Poster
in
Workshop: Intrinsically Motivated Open-ended Learning (IMOL)
A Multi-agent Reinforcement Learning Study of Evolution of Communication and Teaching under Libertarian and Utilitarian Governing Systems
Aslan Satary Dizaji
Keywords: [ AI-Economist ] [ Governing Systems ] [ Behaviour Simulation ] [ Communication/Teaching ] [ Multi-agent Reinforcement Learning ]
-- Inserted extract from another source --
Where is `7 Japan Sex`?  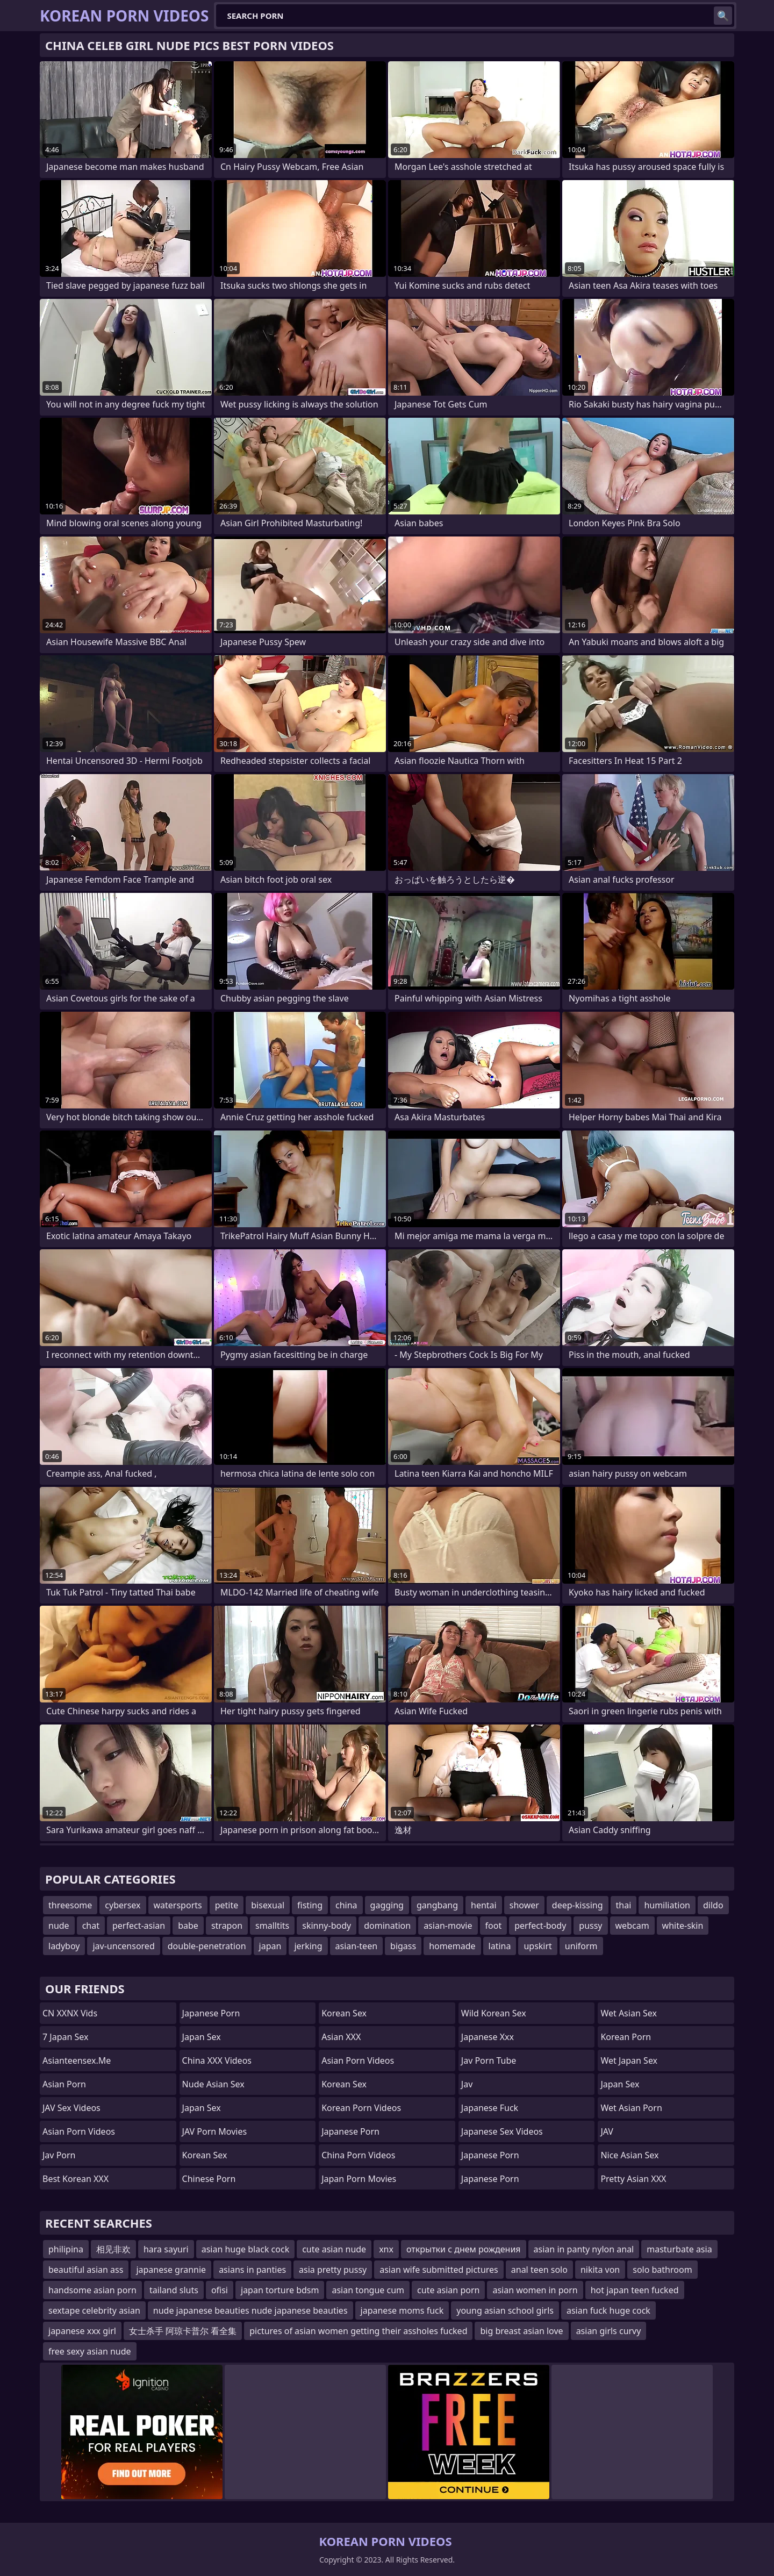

Laboratory experiments have shown that communication plays an important role in solving social dilemmas. Here, by extending the AI-Economist, a mixed motive multi-agent reinforcement learning environment, we intend to find an answer to the following descriptive question: which governing system does facilitate the emergence and evolution of communication and teaching among agents? To answer this question, the AI-Economist is extended by a voting mechanism to simulate three different governing systems across individualistic-collectivistic axis, from Full-Libertarian to Full-Utilitarian governing systems. In the original framework of the AI-Economist, agents are able to build houses individually by collecting material resources from their environment. Here, the AI-Economist is further extended to include communication with possible misalignment - a variant of signalling game - by letting agents to build houses together if they are able to name mutually complement material resources by the same letter. Moreover, another extension is made to the AI-Economist to include teaching with possible misalignment - again a variant of signalling game - by letting half the agents as teachers who know how to use mutually complement material resources to build houses but are not capable of building actual houses, and the other half as students who do not have this information but are able to actually build those houses if teachers teach them. The result shows that collectivistic environment such as Full-Utilitarian system is more favourable for the emergence of communication and teaching, or more precisely, evolution of language alignment. Finally, a discussion is provided to justify this result in the simulation environment of this paper.